19/10/2002 9362 lettori
3 minuti

Il rito e l’iniziazione:


Il passaggio da una stadio all’altro di una “condizione cognitiva” deve dare segnali forti al momento del passaggio, confini ben netti: quando si passa da un luogo ad un altro, la percezione che si ha del cambio di “scenario” sarà tanto più forte quanto più forte sarà stato l’input che ce ne ha segnalato il verificarsi.
Il rito ha quindi, in senso laico, una funzione piuttosto specifica: serve a passare da una condizione psicologica ad un’altra in modo da trovarsi immediatamente a proprio agio nella nuova condizione.

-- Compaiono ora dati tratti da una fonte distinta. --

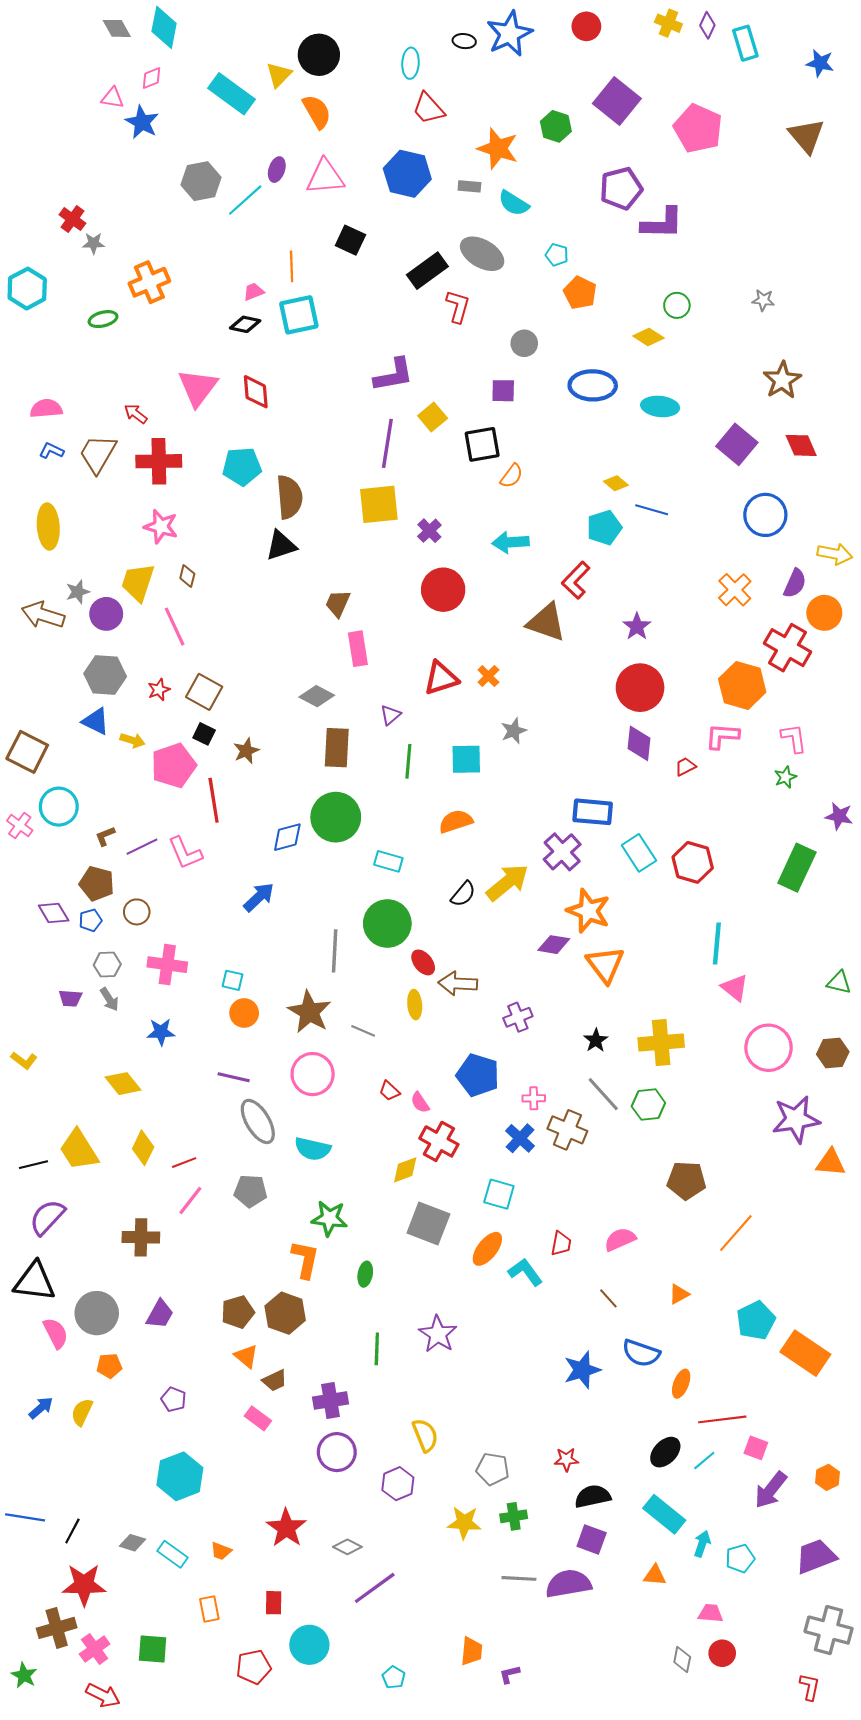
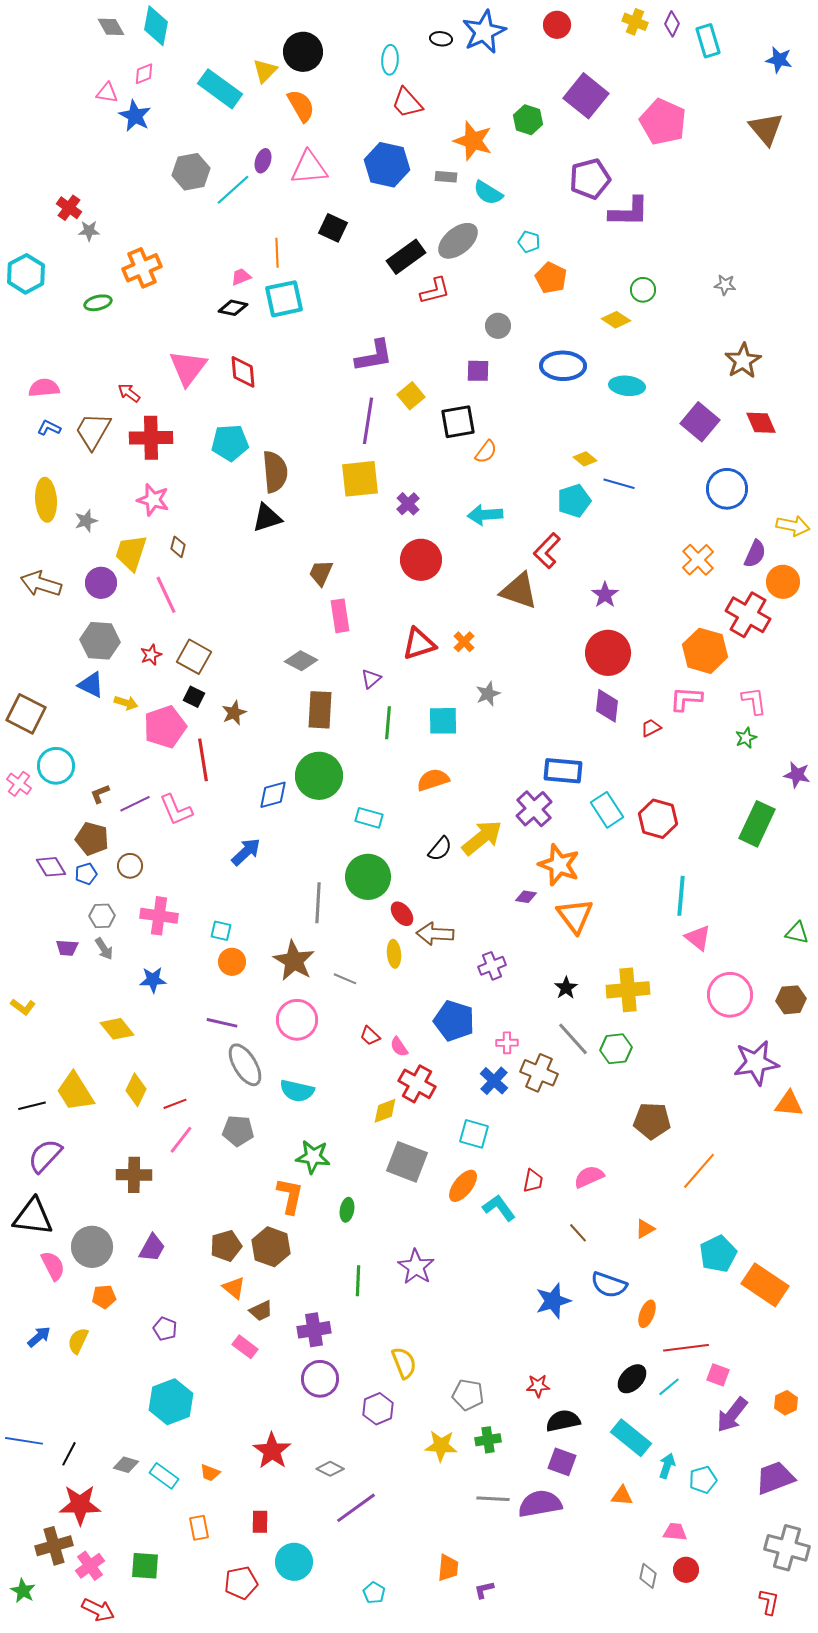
gray ellipse: (482, 254) -> (458, 241), turned -69
red L-shape: (458, 306) -> (435, 291), turned 60
gray star: (78, 592) -> (86, 521), moved
purple diamond: (554, 945) -> (526, 897), size x0.7

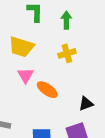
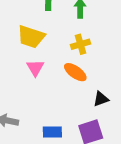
orange ellipse: (47, 90) -> (75, 72), moved

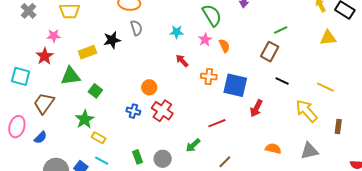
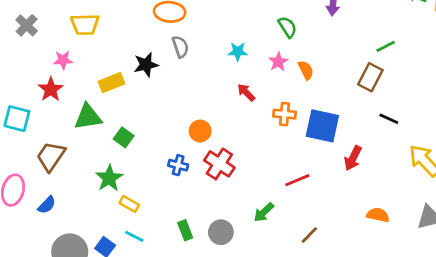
green semicircle: (212, 15) -> (287, 27), size x0.7

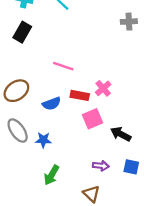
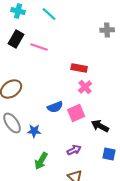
pink line: (63, 66) -> (39, 47), moved
red rectangle: (80, 95) -> (79, 68), moved
blue semicircle: (52, 104) -> (55, 107), moved
purple arrow: (101, 166) -> (74, 150), moved, turned -32

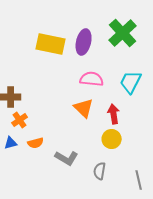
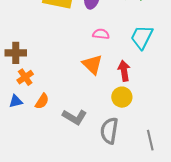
pink semicircle: (92, 79) -> (101, 34), size x0.7
orange semicircle: (36, 143) -> (42, 101), turned -42
gray semicircle: (100, 171) -> (109, 131), size x1.4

Questo passaggio può essere prolungato o velocissimo, doloroso o benefico, educativo o scherzoso, ma anche tumultuoso e, se necessario, violento: <<La parte più importante di molti riti della pubertà e di iniziazione è quella della morte e della resurrezione simboliche, quella in cui si cambia nome. Si muore col nome che si aveva fino a quel momento e si risorge con una nuova identità…
Vi sono alcune opere d’arte che raffigurano i riti d’iniziazione tra gli indiani Mandan. I giovani venivano appesi al soffitto tramite chiodi confitti nel petto e venivano fatti ruotare finchè non perdevano conoscenza…
In un rito degli Ona della Terra del fuoco, il ragazzo sta nella casa degli uomini, dove ci sono figure mascherate che lui crede divinità e potenze castigatrici. Una di queste avanza e ingaggia con lui una lotta. L’uomo contro il quale il ragazzo lotta ha dapprima la meglio, ma poi cede. Lascia che il ragazzo vinca e gli strappi la maschera. La maschera, dunque, non è considerata solo una finzione. Viene conquistata e venerata, in quanto rappresenta sia il confine sia il potere unificante della società. Il ragazzo indossa la maschera e ora lui stesso è quel potere. Ciò che incuteva timore è ora avallato>>.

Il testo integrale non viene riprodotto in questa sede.